Shifting focus from short-term to long-term growth

In the short term, F&L businesses want to outmaneuver volatility. They need to step into stabilization and development in the long run.

Redefining Freight with Digital Disruption

This necessitates a rethinking of what they do and how they do it. Here are five ideas to get them started:

Use AI and Me thinking to empower the post-digital employee

Container, pallet, and package damage can be detected using AI-enabled video analytics. Customer quote requests can be handled by AI-enabled chatbots. Connected railcar or port solutions may combine AI-enabled components like sensors with big data analytics to achieve unparalleled visibility, optimize maintenance and usage, and increase workforce performance.

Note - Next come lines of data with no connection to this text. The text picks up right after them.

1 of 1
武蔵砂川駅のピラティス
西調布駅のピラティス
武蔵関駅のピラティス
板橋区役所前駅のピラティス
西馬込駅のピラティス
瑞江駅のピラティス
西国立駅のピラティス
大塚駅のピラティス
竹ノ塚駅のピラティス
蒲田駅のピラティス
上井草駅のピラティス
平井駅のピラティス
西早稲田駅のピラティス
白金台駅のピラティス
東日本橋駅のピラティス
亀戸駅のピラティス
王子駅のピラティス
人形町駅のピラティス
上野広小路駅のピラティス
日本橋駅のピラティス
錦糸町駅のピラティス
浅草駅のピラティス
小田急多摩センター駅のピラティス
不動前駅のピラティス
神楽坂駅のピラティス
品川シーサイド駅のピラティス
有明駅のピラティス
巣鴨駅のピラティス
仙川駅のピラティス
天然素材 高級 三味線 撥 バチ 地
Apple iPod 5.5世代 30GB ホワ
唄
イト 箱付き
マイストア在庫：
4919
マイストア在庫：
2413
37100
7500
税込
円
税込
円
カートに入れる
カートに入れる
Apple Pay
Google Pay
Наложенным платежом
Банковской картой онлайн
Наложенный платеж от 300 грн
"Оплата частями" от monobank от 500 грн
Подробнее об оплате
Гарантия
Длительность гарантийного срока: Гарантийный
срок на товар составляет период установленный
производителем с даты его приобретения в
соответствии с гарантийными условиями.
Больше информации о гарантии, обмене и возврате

Engage with the post-digital customer by putting “I” inexperience

Customers may benefit from digital systems that control storage and transportation space, as well as automated processes. For meeting consumer demand, logistics demand forecasting has a lot of potential. Customer relationships could be transformed by cloud-based applications that combine logistics and port functions.

Extend Robots in the Wild, to uncontrolled environments

Human-centered value is delivered in new ways with integrated solutions, such as linking autonomous vehicles transporting goods to a warehouse with robots that can unload, unpack, sort, and reload items with minimal human interaction.

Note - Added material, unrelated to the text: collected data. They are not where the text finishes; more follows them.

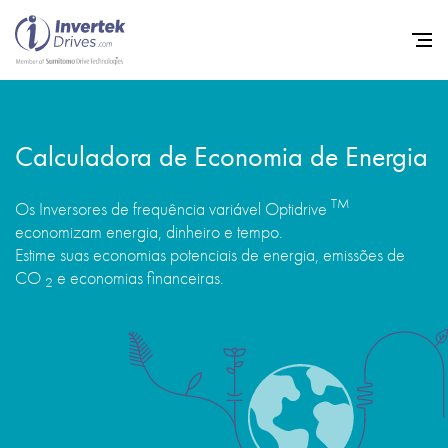
Início
Calculadora de Economia de Energia
Inversores de frequência va
TM
Os Inversores de frequência variável Optidrive
Suporte
economizam energia, dinheiro e tempo.
Estime suas economias potenciais de energia, emissões de
Sustentabilidade
CO
e economias financeiras.
2
Notícias
Carreiras
Sobre
Contato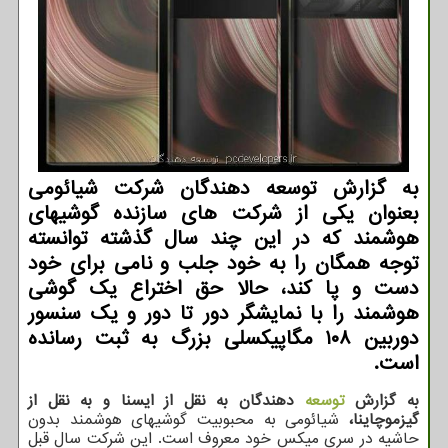
به گزارش توسعه دهندگان شركت شیائومی
بعنوان یكی از شركت های سازنده گوشیهای
هوشمند كه در این چند سال گذشته توانسته
توجه همگان را به خود جلب و نامی برای خود
دست و پا كند، حالا حق اختراع یك گوشی
هوشمند را با نمایشگر دور تا دور و یك سنسور
دوربین ۱۰۸ مگاپیكسلی بزرگ به ثبت رسانده
است.
به گزارش
توسعه
دهندگان به نقل از ایسنا و به نقل از
گیزموچاینا،
شیائومی به محبوبیت گوشیهای هوشمند بدون
حاشیه در سری میکس خود معروف است. این شرکت سال قبل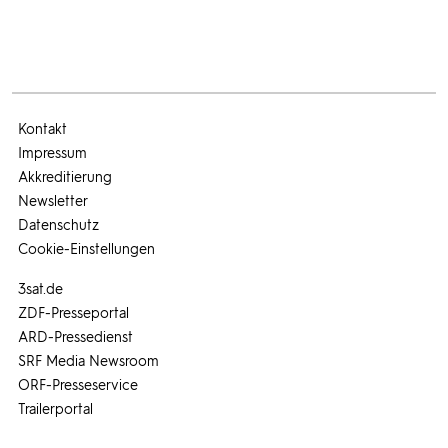
Kontakt
Impressum
Akkreditierung
Newsletter
Datenschutz
Cookie-Einstellungen
3sat.de
ZDF-Presseportal
ARD-Pressedienst
SRF Media Newsroom
ORF-Presseservice
Trailerportal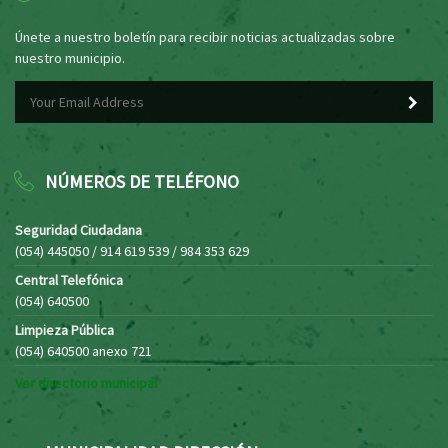
Únete a nuestro boletín para recibir noticias actualizadas sobre
nuestro municipio.
NÚMEROS DE TELÉFONO
Seguridad Ciudadana
(054) 445050 / 914 619 539 / 984 353 629
Central Telefónica
(054) 640500
Limpieza Pública
(054) 640500 anexo 721
Ver directorio municipal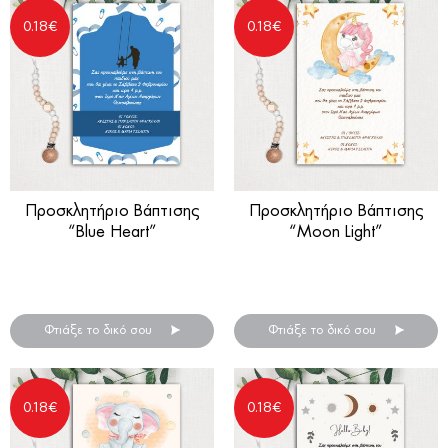
0.18
€
0.18
€
Προσκλητήριο Βάπτισης
Προσκλητήριο Βάπτισης
“Blue Heart”
“Moon Light”
Προσκλητήρια βάπτισης
Προσκλητήρια βάπτισης
για αγόρι
για κορίτσια
Φτιάξε το δικό σου
Φτιάξε το δικό σου
0.18
€
0.18
€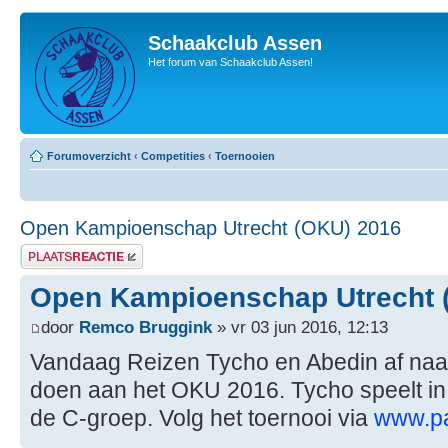
Schaakclub Assen
Het forum van Schaakclub Assen!
Forumoverzicht
‹
Competities
‹
Toernooien
Open Kampioenschap Utrecht (OKU) 2016
Plaats een reactie
Open Kampioenschap Utrecht 
door
Remco Bruggink
» vr 03 jun 2016, 12:13
Vandaag Reizen Tycho en Abedin af naa
doen aan het OKU 2016. Tycho speelt in
de C-groep. Volg het toernooi via
www.pa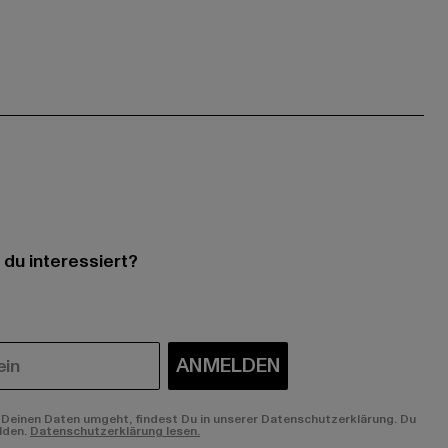
 du interessiert?
ANMELDEN
Deinen Daten umgeht, findest Du in unserer Datenschutzerklärung. Du
lden.
Datenschutzerklärung lesen.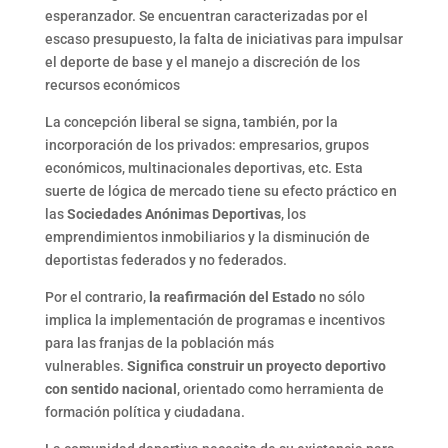
esperanzador. Se encuentran caracterizadas por el
escaso presupuesto, la falta de iniciativas para impulsar
el deporte de base y el manejo a discreción de los
recursos económicos
La concepción liberal se signa, también, por la
incorporación de los privados: empresarios, grupos
económicos, multinacionales deportivas, etc. Esta
suerte de lógica de mercado tiene su efecto práctico en
las
Sociedades Anónimas Deportivas
, los
emprendimientos inmobiliarios y la disminución de
deportistas federados y no federados.
Por el contrario,
la reafirmación del Estado
no sólo
implica la implementación de programas e incentivos
para las franjas de la población más
vulnerables.
Significa construir un proyecto deportivo
con sentido nacional
, orientado como herramienta de
formación política y ciudadana.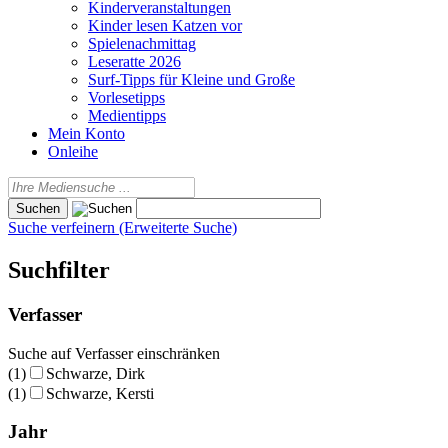
Kinderveranstaltungen
Kinder lesen Katzen vor
Spielenachmittag
Leseratte 2026
Surf-Tipps für Kleine und Große
Vorlesetipps
Medientipps
Mein Konto
Onleihe
Suche verfeinern (Erweiterte Suche)
Suchfilter
Verfasser
Suche auf Verfasser einschränken
(1)
Schwarze, Dirk
(1)
Schwarze, Kersti
Jahr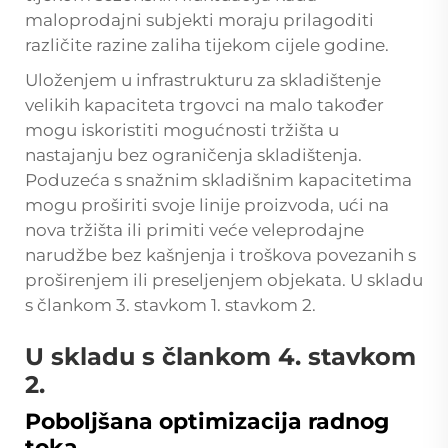
maloprodajni subjekti moraju prilagoditi
različite razine zaliha tijekom cijele godine.
Uloženjem u infrastrukturu za skladištenje
velikih kapaciteta trgovci na malo također
mogu iskoristiti mogućnosti tržišta u
nastajanju bez ograničenja skladištenja.
Poduzeća s snažnim skladišnim kapacitetima
mogu proširiti svoje linije proizvoda, ući na
nova tržišta ili primiti veće veleprodajne
narudžbe bez kašnjenja i troškova povezanih s
proširenjem ili preseljenjem objekata. U skladu
s člankom 3. stavkom 1. stavkom 2.
U skladu s člankom 4. stavkom
2.
Poboljšana optimizacija radnog
toka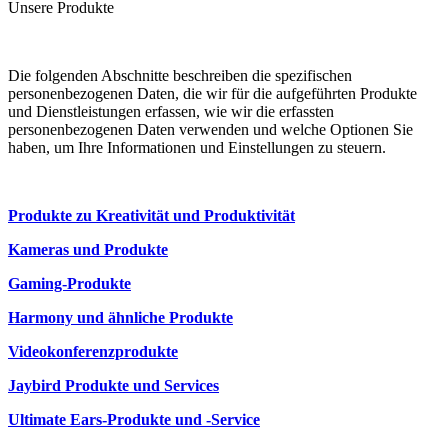
Unsere Produkte
Die folgenden Abschnitte beschreiben die spezifischen
personenbezogenen Daten, die wir für die aufgeführten Produkte
und Dienstleistungen erfassen, wie wir die erfassten
personenbezogenen Daten verwenden und welche Optionen Sie
haben, um Ihre Informationen und Einstellungen zu steuern.
Produkte zu Kreativität und Produktivität
Kameras und Produkte
Gaming-Produkte
Harmony und ähnliche Produkte
Videokonferenzprodukte
Jaybird Produkte und Services
Ultimate Ears-Produkte und -Service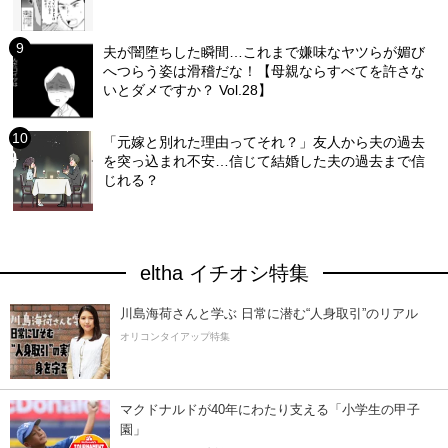
夫が闇堕ちした瞬間…これまで嫌味なヤツらが媚び
へつらう姿は滑稽だな！【母親ならすべてを許さな
いとダメですか？ Vol.28】
「元嫁と別れた理由ってそれ？」友人から夫の過去
を突っ込まれ不安…信じて結婚した夫の過去まで信
じれる？
eltha イチオシ特集
川島海荷さんと学ぶ 日常に潜む“人身取引”のリアル
オリコンタイアップ特集
マクドナルドが40年にわたり支える「小学生の甲子
園」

Ensure that data and services are secure

AI and machine learning can be used in cyber dashboards to track the threat environment in real-time. Attack simulations using augmented reality will aid in determining a company's resiliency and identifying unique weaknesses that could endanger the company, its staff, or customers

Strengthen the innovation DNA

In the field of green shipping, collaborating with industry peers is important. There are also ways to use new technology for workforce preparation, such as virtual reality.

The Road Ahead

F&L businesses can increase customer loyalty, company resiliency, and versatility by leveraging the power of deeper, better human-technology experiences and logistics ERP solutions. They will not only be able to rebuild during the industry's recovery, but they will also be able to lay the groundwork for long-term growth and emerge stronger than ever.

Companies who act and change now will lead the charge in supply chain recovery and will be better prepared for the post-COVID-19 world of the new normal.